Tomorrow night, Utah Opera, joined by the Utah Symphony, will open their run of Puccini’s La bohème, perhaps one of the most well known and respected operas. Celebrating their 40th anniversary, the Utah Opera is bringing back this classic show as it was also the first show ever produced by the company. Plus, as Stage Director Kathleen Clawson says, “I don’t think you can go wrong with bohème.”
For those unfamiliar with the show, the Utah Opera is adapting this “depiction of struggling bohemians navigating love, life, and death in turn-of-the-century Paris.” Though, Conductor Robert Tweten believes it is so much more than that: “[Bohème] is so emotionally gratifying, musically gratifying and it’s a masterpiece.
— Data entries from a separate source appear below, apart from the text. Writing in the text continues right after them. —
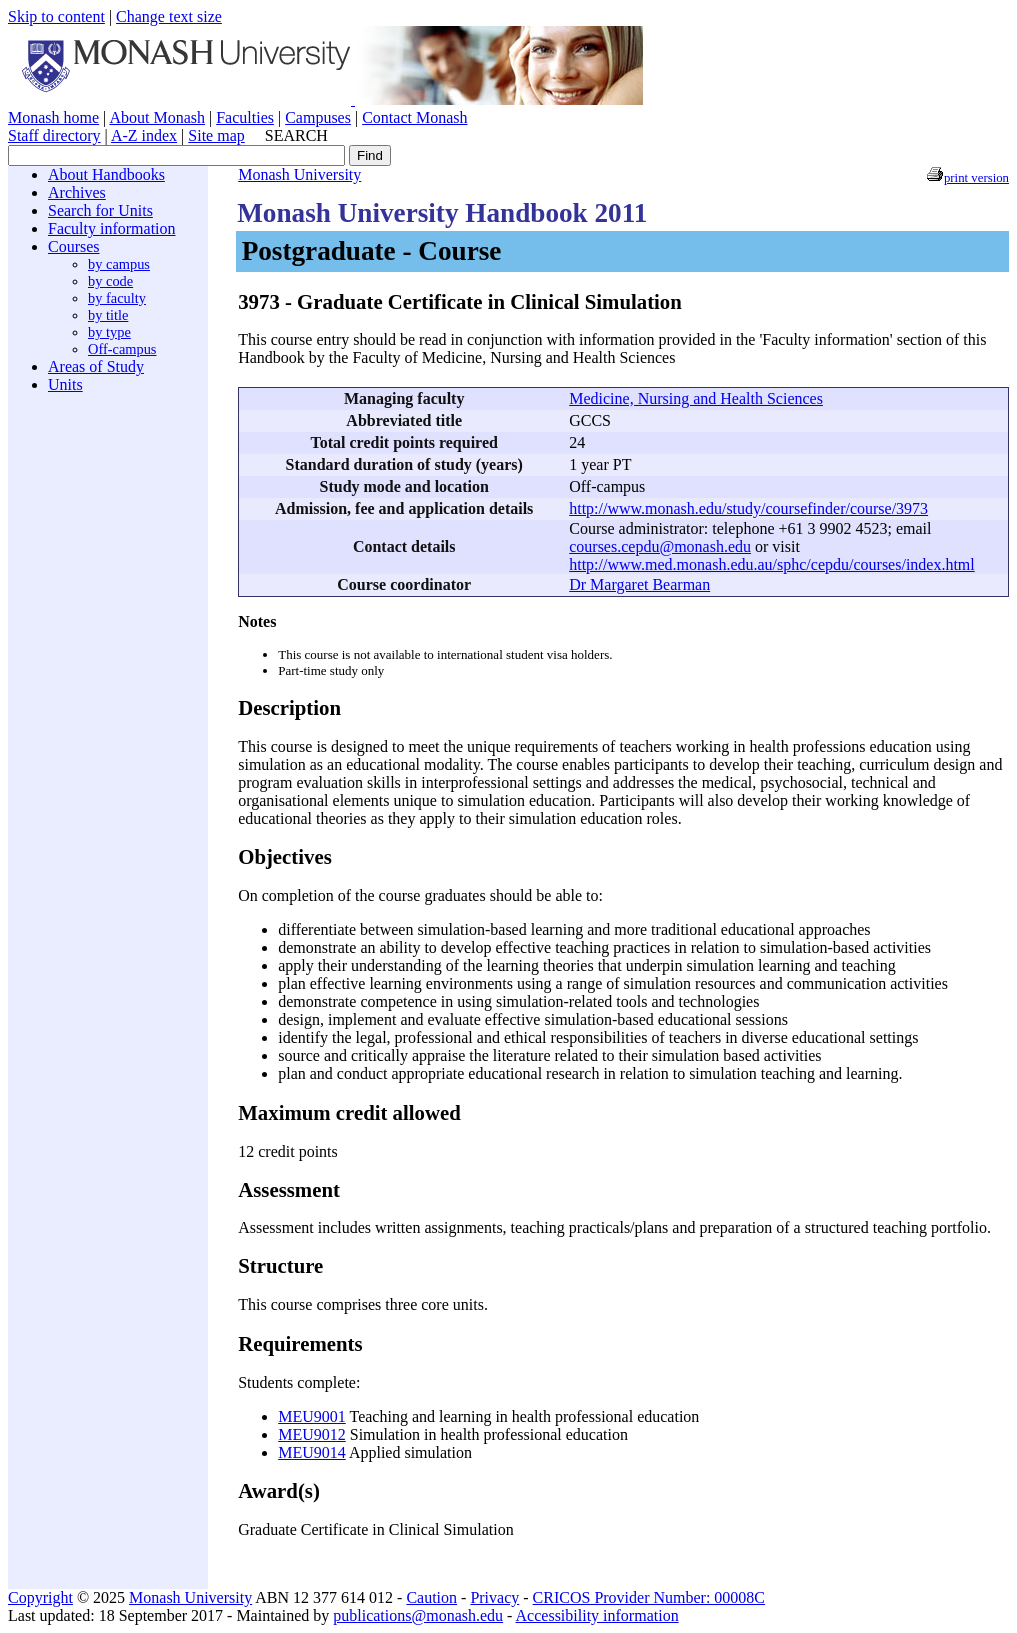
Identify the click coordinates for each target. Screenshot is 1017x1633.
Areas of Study (96, 366)
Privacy (494, 1597)
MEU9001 (312, 1416)
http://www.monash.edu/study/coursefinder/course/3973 (748, 508)
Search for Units (100, 210)
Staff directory (54, 135)
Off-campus (122, 349)
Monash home (53, 117)
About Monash (157, 117)
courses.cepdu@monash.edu (660, 546)
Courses (74, 246)
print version (976, 178)
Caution (431, 1597)
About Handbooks (106, 174)
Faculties (245, 117)
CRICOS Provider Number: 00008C (649, 1597)
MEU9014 (312, 1452)
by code (110, 281)
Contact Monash (414, 117)
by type (109, 332)
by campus (119, 264)
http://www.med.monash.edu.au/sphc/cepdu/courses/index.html (772, 564)
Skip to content (56, 16)
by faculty (117, 298)
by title (108, 315)
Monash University (299, 174)
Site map (216, 135)
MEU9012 (312, 1434)
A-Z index (144, 135)
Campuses (318, 117)
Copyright (40, 1597)
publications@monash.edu (418, 1615)
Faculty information (112, 228)
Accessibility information (597, 1615)
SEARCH (296, 135)
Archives (77, 192)
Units (65, 384)
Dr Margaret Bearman (639, 584)
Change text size (169, 16)
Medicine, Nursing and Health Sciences (696, 398)
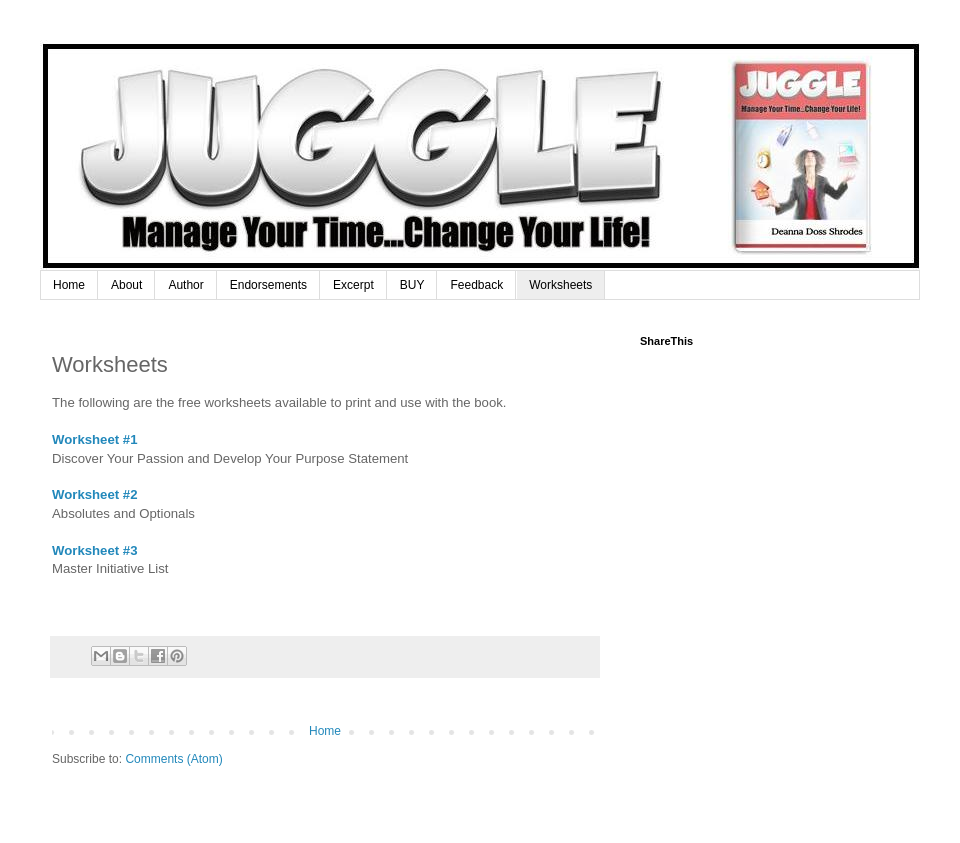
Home (69, 285)
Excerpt (353, 285)
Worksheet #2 (96, 494)
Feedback (476, 285)
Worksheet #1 (95, 439)
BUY (412, 285)
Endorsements (268, 285)
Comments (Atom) (173, 759)
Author (185, 285)
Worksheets (560, 285)
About (126, 285)
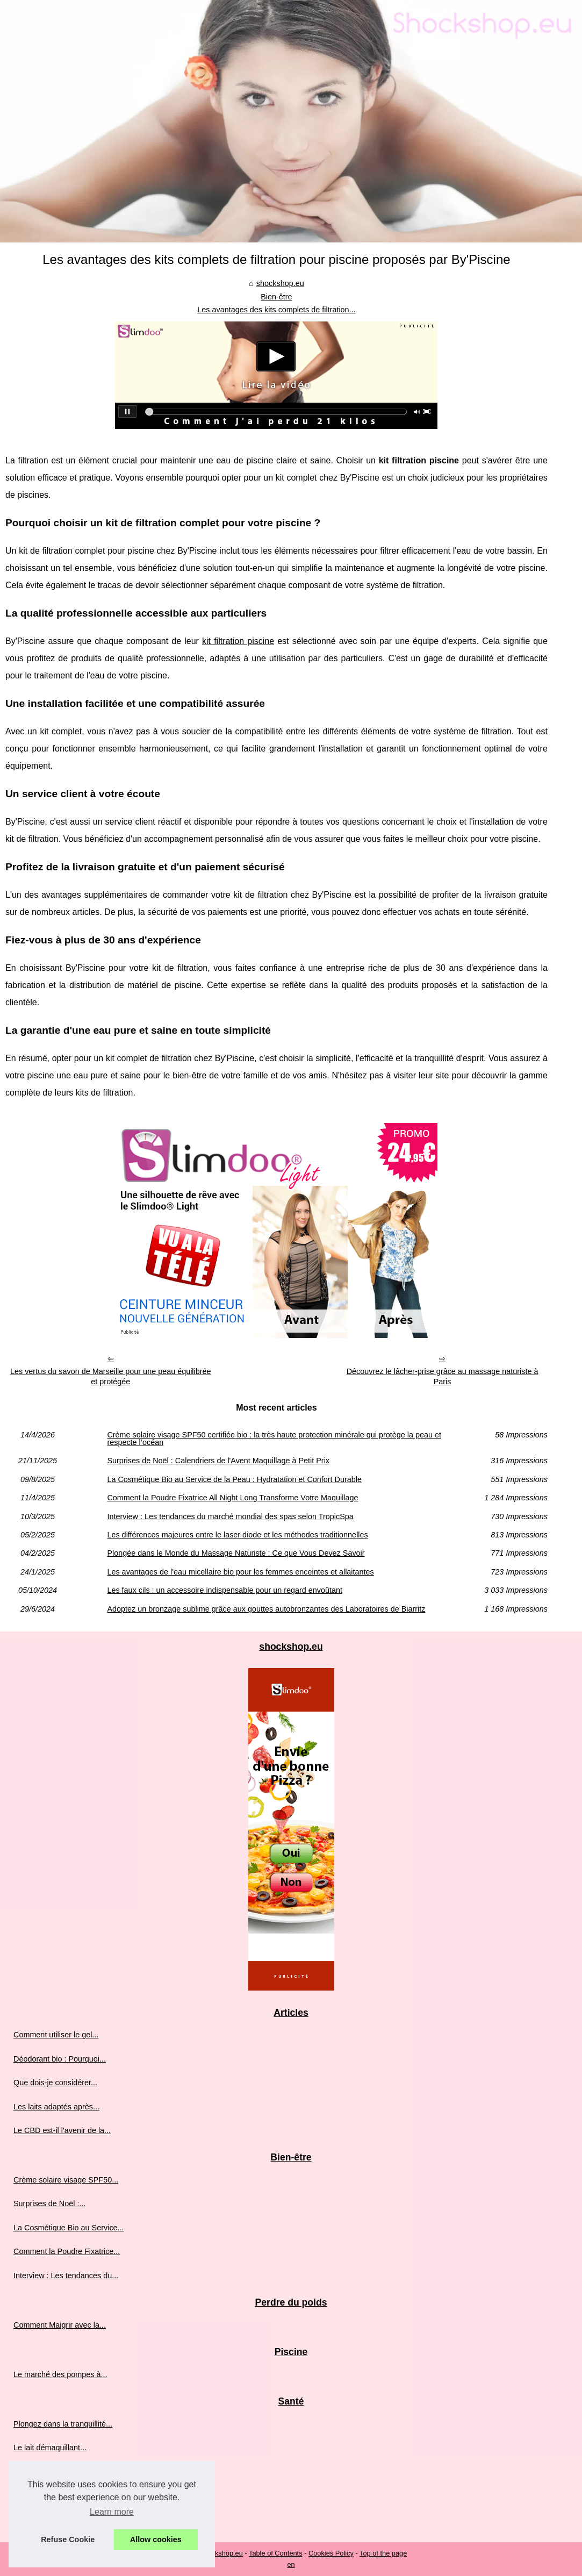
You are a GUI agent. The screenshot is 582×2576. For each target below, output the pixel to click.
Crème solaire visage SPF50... (65, 2180)
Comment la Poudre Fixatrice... (66, 2251)
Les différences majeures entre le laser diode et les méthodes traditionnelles (237, 1535)
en (290, 2564)
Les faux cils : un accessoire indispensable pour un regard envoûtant (224, 1590)
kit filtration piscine (238, 641)
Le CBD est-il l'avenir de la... (62, 2130)
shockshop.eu (280, 283)
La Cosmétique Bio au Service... (68, 2227)
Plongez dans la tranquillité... (62, 2424)
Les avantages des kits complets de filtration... (276, 309)
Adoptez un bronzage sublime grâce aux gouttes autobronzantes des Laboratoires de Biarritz (266, 1609)
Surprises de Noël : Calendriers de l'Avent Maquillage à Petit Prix (218, 1460)
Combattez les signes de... (59, 2495)
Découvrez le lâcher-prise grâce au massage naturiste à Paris (442, 1376)
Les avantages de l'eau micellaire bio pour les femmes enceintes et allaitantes (240, 1572)
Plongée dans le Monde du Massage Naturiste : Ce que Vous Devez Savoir (235, 1553)
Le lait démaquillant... (50, 2447)
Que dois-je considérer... (55, 2082)
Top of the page (383, 2553)
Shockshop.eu (221, 2553)
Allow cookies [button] (156, 2539)
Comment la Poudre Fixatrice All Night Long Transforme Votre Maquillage (232, 1497)
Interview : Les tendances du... (65, 2275)
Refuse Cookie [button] (68, 2539)
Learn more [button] (112, 2511)
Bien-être (276, 296)
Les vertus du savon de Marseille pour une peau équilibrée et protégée (110, 1376)
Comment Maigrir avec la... (59, 2325)
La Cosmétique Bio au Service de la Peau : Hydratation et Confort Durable (234, 1479)
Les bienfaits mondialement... (63, 2519)
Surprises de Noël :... (49, 2203)
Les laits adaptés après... (56, 2106)
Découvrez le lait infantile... (59, 2471)
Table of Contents (276, 2553)
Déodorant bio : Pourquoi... (59, 2059)
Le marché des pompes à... (60, 2374)
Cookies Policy (331, 2553)
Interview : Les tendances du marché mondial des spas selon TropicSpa (230, 1516)
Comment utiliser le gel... (55, 2034)
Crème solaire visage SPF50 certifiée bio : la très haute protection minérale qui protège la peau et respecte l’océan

I think those of us who have been around it for decades still find incredible richness and joy.” And Clawson couldn’t agree more. “You immediately connect to it no matter who are or where you are in your life,” she says.
The opera has been a hit for over a century, and Clawson believes it’s enduring popularity is owed to its subject matter. “The tradition of opera and theatre was the stories of kings and queens and fantasy or magic, and you would be removed from that, watching it from a distance. But the characters of La bohème are us. It’s people just like you and me who have dreams, fall in love, have friendships, lose something important to them,” she says.
If the story isn’t impressive enough for you, Tweten believes the music alone is worth the experience. “The music is spectacular. Puccini’s music is so rich and colorful. Vocally he was a master because he finds a way of giving incredible melodies that also seem like realistic speech. He knows how to manipulate our emotions in the best possible way,” he says.
If, like me, you’re apprehensive about attending the opera, Clawson recommends you bring someone with you to help enhance the experience. “[Bohème] is the sort of story that would be a blockbuster film. This is really the perfect date night,” she says. And she wouldn’t be wrong. Puccini’s opera was the inspiration behind such hits as Rent, Moonstruck and Moulin Rouge.
Performances of La bohème are October 7, 9, 11 and 13 at 7:30pm or October 15 at 2pm at the Janet Quinney Lawson Capitol Theatre. Tickets range from $21-$103 and can be purchased at utahopera.org or by calling 801-533-6683. Don’t let the opera scare you off. See you in turn of the century Paris.